Part of a larger strategy:

This rehabilitation project will be SurfAid’s third Watsan project in Nias, and the fourth overall. It is significant that this project proposes to consider the long-term utility of new facilities, rather than build more facilities in more communities. This sits well with SurfAid’s strategy of supporting communities to support themselves, and of ensuring that inputs have a positive, and measurable, effect. It has become clear that water and sanitation initiatives will only be sustainable when there is genuine community ownership of facilities and participation in water and sanitation related activities.

This project will deliver clean water to communities. However it will not achieve that objective by building more wells; it will achieve this outcome by providing communities with support for their own water committees to manage and maintain their own facilities. Consequently the outcome will be long-term and sustainable.
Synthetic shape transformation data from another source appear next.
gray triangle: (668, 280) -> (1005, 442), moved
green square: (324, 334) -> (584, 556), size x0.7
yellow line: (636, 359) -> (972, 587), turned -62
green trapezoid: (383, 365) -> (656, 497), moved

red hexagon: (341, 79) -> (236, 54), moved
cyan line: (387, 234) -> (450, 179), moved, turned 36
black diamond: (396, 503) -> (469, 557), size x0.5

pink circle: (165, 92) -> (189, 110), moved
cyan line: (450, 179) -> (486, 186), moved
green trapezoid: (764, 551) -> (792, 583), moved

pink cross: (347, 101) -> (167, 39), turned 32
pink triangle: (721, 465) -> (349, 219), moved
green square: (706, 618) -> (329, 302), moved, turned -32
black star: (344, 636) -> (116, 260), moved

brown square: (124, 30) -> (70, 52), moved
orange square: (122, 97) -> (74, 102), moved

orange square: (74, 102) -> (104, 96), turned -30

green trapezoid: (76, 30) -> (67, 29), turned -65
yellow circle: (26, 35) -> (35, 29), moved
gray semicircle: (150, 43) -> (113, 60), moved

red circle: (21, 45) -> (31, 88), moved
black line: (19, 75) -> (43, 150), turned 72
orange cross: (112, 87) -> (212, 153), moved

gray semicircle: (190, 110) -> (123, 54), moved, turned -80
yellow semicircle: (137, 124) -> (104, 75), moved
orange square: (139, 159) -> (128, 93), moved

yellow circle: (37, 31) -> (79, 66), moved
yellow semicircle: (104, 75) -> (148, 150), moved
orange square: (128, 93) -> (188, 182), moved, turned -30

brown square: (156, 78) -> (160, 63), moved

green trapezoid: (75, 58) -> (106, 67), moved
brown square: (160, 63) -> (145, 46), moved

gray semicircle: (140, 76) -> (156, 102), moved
The specifics of the link between hygiene and health are often poorly understood in isolated Nias communities. Consequently SurfAid has adopted the Community-led Total Sanitation (CLTS) approach, which provides a graphic introduction to the relationship between open defecation and community health. Within CLTS, the process of triggering focuses on raising community awareness of the health risks associated with open defecation, and by the end of the triggering process it is expected that many individual community members will be sufficiently motivated to undertake to build their own latrines.

Like all other watsan interventions, CLTS is only effective where there is ongoing community support. Therefore SurfAid has focused considerable resources into ensuring that communities receive hands-on assistance in the form of training, education, and technical and logistical support.

Where it is appropriate and cost-effective to do so, SurfAid will consider engaging some of the partner communities in CLTS.